Sam Altman, the CEO of OpenAI, is already considering his next gig.
His next step is surprisingly practical, but it’s not another AI business or a tech moonshot.
Altman wants to become a farmer.
He told Axel Springer CEO Mathias Döpfner this week that he believes AI will one day be a far better CEO of OpenAI than he is, and he will be nothing but excited the day that happens.
Taking care of his farm comes first on the list.
He claimed to truly enjoy his farm, where he spends some of his time. In addition, he has acquired a $43 million mansion on the Big Island of Hawaii and multimillion-dollar homes in Napa and San Francisco, California, throughout the years.
Altman claimed to have spent more time on the farm before ChatGPT gained popularity, when he would “drive tractors and pick stuff,” among other things.
These are not only the thoughts of a tech CEO in need of some downtime. The day when machines surpass humans in intelligence is rapidly approaching, according to Altman, who has had more exposure to the most recent advancements in AI than others. “It’s already here in certain sectors,” he remarked.

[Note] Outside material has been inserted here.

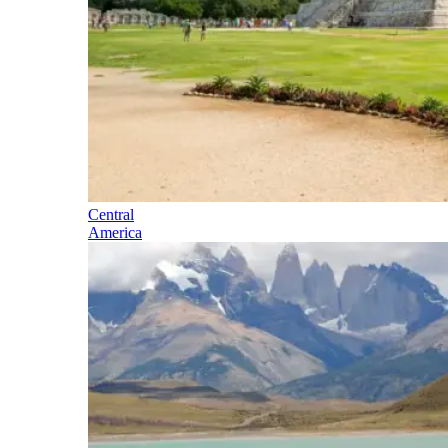
Central
America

AI will eliminate many employment in the near future. He assumed that, like every prior technological revolution, we would eventually come up with entirely new things to do.

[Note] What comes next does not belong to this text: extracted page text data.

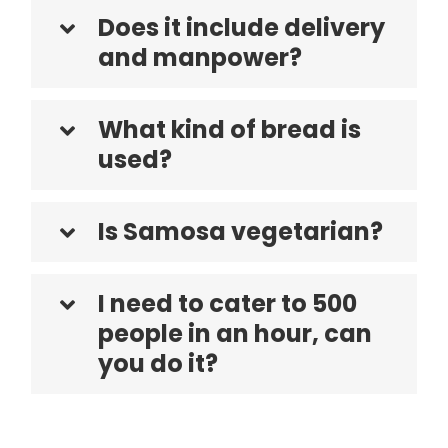
Does it include delivery
and manpower?
What kind of bread is
used?
Is Samosa vegetarian?
I need to cater to 500
people in an hour, can
you do it?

According to him, those positions will probably include assisting people. What distinguishes us isn’t our “intellectual capacity,” he continued, but the way we care for each other. Humans, human society, have such major character energy that we don’t care if machines are wiser than us. “They already are.”
In an interview with the German national daily newspaper WELT last week, Altman, who was awarded this year’s Axel Springer Award, stated that he believes artificial intelligence would surpass human intellect by 2030.
“I’d be very surprised if we don’t have extraordinarily capable models that do things that we ourselves cannot do by the end of this decade, by 2030,” he told WELT editor in chief Jan Philipp Burgard. He would also be shocked if the pace of advancement in 2026 didn’t match that of 2024 and 2025. This implies that by the end of 2026, he would anticipate models that would be surprising if they were available now.